The shark barrier trials were announced last year as part of a $16 million State Government package in response to a spate of shark attacks in the region.

Plans for a so-called eco barrier at Ballina’s Lighthouse Beach were scrapped last month due to ongoing rough conditions.

Now, a similar but smaller enclosure with a slightly different design, off nearby Seven Mile Beach at Lennox Head, has been declared unworkable.

Ballina Mayor David Wright said the contractor had spotted the problem earlier this week, just as the final section of mesh was about to be installed.

“The barrier on the seaward side had frayed and had become detached, and therefore he knew that his design was not going to work,” Cr Wright said.

“It was his decision to pull the plug and he’s now in the process of pulling it out.”

New South Wales Premier Mike Baird said the shark-barrier technology might work elsewhere.

“The engineers, the manufacturers believe they can be successful,” he said.

“That may require more time and more work, and we’re happy to work with the manufacturers on that.

“They might decide [on] choosing different sites.

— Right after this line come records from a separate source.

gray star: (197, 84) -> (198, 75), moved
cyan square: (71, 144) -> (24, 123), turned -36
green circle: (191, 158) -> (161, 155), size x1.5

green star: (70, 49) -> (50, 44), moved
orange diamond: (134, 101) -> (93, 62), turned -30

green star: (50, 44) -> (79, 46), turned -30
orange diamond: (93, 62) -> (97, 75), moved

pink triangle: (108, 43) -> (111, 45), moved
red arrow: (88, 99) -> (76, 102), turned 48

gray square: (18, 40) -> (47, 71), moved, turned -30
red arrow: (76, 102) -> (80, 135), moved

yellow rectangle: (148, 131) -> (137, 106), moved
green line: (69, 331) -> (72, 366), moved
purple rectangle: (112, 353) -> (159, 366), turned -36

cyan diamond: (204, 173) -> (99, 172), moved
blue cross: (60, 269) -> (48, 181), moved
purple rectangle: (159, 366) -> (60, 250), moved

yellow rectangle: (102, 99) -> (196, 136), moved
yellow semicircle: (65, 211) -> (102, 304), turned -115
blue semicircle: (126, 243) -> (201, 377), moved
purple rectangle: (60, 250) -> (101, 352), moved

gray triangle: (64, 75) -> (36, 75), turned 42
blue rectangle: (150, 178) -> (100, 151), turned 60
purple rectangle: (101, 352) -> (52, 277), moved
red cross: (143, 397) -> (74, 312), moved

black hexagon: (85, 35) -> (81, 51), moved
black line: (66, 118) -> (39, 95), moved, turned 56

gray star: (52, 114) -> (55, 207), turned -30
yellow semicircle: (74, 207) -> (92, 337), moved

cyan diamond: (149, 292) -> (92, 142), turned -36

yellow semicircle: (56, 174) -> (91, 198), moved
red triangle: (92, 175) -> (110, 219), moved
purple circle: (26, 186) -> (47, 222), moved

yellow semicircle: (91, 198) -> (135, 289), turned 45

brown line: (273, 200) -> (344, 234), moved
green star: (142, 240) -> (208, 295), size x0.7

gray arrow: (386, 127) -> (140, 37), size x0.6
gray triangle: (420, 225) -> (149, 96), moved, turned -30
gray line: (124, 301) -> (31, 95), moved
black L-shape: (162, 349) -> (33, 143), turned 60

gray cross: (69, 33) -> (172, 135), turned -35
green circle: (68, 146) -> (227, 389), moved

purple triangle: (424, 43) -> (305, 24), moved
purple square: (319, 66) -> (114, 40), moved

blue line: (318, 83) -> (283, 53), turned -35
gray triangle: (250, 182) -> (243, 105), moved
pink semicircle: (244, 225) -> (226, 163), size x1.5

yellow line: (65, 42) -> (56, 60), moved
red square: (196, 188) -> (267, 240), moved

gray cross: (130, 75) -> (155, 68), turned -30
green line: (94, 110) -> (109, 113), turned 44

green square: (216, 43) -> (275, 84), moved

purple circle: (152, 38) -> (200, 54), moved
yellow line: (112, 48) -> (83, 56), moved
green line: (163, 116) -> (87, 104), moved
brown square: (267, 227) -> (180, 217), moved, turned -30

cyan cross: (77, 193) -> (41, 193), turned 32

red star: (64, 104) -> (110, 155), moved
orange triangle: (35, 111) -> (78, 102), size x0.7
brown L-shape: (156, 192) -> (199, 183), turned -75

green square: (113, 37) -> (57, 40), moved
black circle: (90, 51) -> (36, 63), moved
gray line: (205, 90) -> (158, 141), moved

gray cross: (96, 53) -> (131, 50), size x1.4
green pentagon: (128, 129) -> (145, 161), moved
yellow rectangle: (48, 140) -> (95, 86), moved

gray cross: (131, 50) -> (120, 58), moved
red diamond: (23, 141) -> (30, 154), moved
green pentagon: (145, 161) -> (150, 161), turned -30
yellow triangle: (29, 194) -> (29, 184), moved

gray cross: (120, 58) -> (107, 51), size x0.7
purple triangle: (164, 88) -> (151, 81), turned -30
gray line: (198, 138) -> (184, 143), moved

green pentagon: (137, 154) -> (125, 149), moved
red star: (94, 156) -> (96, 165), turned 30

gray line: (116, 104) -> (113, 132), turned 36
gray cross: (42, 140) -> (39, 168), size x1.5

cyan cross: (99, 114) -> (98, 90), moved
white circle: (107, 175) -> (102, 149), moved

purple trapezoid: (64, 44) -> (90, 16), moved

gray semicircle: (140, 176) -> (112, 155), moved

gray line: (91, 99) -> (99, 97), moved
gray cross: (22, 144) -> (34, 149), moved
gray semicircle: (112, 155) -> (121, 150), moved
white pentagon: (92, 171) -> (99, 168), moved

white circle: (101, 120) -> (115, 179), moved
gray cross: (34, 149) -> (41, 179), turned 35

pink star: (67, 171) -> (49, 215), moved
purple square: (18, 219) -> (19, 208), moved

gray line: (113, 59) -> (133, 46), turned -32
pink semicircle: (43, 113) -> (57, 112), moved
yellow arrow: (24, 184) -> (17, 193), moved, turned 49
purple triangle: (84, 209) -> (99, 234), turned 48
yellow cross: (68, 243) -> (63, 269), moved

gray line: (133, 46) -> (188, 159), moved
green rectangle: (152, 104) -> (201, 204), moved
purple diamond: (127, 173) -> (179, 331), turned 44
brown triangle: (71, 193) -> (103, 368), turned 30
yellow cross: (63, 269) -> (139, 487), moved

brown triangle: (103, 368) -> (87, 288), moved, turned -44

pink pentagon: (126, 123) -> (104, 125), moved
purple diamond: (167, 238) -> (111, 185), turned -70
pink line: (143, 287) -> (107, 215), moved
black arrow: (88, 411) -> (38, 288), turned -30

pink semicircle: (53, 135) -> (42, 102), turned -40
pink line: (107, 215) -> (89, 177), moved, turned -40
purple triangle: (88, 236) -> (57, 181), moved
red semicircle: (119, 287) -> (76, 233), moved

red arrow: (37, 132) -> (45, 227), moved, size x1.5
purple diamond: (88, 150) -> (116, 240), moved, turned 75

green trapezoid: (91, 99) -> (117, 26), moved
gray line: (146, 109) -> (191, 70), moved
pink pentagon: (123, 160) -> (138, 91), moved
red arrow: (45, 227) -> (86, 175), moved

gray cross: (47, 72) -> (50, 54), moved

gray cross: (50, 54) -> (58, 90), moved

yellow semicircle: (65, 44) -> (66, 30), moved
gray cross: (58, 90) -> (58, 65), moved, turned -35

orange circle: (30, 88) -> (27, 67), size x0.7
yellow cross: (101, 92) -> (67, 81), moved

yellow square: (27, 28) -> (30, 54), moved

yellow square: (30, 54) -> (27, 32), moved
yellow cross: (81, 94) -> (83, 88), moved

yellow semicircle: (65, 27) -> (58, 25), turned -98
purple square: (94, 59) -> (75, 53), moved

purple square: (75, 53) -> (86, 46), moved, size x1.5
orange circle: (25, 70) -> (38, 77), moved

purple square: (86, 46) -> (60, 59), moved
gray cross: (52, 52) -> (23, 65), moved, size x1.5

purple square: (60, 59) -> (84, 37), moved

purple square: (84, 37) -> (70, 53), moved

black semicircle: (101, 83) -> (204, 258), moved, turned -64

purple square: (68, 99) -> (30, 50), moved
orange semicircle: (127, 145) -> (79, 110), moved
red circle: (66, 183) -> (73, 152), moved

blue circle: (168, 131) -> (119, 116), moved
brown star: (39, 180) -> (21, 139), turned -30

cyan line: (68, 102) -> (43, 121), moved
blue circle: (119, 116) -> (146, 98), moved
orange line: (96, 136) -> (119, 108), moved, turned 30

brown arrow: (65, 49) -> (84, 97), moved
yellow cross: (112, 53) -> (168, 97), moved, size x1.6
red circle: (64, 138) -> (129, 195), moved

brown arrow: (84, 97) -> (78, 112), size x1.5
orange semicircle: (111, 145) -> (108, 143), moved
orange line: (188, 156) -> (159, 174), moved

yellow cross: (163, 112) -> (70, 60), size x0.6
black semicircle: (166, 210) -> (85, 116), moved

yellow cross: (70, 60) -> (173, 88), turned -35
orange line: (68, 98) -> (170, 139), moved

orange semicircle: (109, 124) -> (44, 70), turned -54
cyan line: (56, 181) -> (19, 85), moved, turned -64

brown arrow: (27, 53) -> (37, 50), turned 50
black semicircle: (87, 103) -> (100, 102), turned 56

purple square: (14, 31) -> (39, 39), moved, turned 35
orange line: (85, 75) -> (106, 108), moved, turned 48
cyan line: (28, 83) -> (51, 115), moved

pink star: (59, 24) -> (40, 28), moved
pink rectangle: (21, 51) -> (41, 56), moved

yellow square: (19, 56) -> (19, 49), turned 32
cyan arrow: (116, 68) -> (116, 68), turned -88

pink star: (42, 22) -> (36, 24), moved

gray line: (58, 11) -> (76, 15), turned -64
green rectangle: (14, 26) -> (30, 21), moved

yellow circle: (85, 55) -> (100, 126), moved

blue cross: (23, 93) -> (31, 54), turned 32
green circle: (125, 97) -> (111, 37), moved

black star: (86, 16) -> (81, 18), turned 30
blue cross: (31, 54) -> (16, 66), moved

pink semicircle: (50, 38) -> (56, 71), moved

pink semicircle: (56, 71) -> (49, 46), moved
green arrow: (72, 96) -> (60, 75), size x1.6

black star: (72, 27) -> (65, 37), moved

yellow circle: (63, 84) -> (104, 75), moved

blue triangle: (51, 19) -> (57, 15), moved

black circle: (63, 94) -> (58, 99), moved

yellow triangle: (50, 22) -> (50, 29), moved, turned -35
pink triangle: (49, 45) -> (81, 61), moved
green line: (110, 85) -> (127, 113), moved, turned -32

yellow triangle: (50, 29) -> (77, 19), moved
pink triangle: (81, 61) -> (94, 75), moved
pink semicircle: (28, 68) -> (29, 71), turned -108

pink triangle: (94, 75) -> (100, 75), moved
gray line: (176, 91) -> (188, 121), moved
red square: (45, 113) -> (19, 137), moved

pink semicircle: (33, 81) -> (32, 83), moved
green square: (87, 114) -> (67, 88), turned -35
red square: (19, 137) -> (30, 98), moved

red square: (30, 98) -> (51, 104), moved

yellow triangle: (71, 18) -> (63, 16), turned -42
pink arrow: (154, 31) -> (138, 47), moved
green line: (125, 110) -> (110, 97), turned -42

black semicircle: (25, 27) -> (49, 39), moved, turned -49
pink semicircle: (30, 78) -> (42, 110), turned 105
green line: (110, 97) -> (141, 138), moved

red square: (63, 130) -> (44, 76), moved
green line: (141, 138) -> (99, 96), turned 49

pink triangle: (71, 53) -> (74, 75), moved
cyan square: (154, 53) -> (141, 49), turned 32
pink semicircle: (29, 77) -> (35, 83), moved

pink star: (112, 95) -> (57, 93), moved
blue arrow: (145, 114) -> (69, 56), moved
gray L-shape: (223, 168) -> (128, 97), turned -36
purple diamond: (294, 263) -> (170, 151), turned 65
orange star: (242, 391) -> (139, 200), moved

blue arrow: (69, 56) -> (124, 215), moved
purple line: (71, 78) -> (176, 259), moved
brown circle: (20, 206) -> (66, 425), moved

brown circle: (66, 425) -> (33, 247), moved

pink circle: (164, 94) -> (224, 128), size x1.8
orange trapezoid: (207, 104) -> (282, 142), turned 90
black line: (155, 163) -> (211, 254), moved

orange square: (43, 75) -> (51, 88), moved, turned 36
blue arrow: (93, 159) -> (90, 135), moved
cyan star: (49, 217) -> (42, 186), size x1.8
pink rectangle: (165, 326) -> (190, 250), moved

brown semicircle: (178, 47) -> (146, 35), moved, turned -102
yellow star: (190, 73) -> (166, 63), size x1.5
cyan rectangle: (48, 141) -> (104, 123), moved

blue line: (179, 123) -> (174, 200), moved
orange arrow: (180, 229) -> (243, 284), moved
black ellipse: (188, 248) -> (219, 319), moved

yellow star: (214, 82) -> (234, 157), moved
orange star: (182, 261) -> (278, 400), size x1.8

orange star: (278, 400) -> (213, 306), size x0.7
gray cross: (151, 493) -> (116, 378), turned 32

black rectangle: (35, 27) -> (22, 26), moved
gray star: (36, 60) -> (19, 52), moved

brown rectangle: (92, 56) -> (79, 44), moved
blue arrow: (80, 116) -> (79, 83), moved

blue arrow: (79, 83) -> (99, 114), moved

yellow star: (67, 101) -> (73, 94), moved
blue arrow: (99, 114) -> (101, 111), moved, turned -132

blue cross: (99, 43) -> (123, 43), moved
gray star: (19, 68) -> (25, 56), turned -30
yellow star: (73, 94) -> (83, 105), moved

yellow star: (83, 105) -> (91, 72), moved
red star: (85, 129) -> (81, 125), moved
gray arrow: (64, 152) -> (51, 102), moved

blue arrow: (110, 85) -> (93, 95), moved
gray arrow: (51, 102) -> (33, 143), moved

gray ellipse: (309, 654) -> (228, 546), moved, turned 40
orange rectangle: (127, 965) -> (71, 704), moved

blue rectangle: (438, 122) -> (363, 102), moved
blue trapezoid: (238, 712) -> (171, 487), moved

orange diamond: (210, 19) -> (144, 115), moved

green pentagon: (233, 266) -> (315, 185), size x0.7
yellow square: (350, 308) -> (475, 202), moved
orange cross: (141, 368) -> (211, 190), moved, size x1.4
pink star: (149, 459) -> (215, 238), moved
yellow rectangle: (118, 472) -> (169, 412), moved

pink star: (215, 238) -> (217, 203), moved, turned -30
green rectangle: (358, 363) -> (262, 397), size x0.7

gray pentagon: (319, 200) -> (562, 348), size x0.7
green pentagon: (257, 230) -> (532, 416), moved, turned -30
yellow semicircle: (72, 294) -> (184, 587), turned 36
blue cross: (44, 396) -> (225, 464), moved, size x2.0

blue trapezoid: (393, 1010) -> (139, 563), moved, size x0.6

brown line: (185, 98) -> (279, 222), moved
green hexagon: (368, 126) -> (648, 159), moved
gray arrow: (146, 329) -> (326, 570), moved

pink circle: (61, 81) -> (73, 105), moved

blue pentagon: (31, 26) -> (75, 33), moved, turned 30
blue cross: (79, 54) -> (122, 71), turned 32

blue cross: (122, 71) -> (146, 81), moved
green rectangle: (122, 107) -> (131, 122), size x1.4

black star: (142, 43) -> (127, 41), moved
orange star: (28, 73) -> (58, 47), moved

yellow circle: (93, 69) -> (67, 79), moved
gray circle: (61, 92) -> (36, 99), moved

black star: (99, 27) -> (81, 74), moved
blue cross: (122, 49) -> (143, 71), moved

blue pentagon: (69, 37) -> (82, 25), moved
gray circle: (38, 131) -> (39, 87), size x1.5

We’re open to that as well.

“We have committed on a range of strategies in relation to sharks.

“Obviously when you’re trialling new technology, there is a risk on all of it that some will be very successful and some won’t.”

Trial Costs Budgeted For

Primary Industries Minister Niall Blair would not say how much money had been spent on the unsuccessful trials.

“The cost associated with it is certainly something that we had budgeted for,” he said.

“We didn’t put all of our eggs into one basket.

“We shouldn’t be scared of trialling new things, and [the] first stage was to see if we could safely and successfully install this type of hardware on the east coast.

“Unfortunately I think we’ve got our answer.”

Mr Blair said there were plenty of other measures the Government was dealing with.

“We’re certainly happy with the results that we’ve been getting with our aerial surveillance, and that’s something that will be ramped up coming into summer,” he said.

“We still have our 4-G listening devices, which paired with our tagging program are providing good information, and also our smart drumlines.”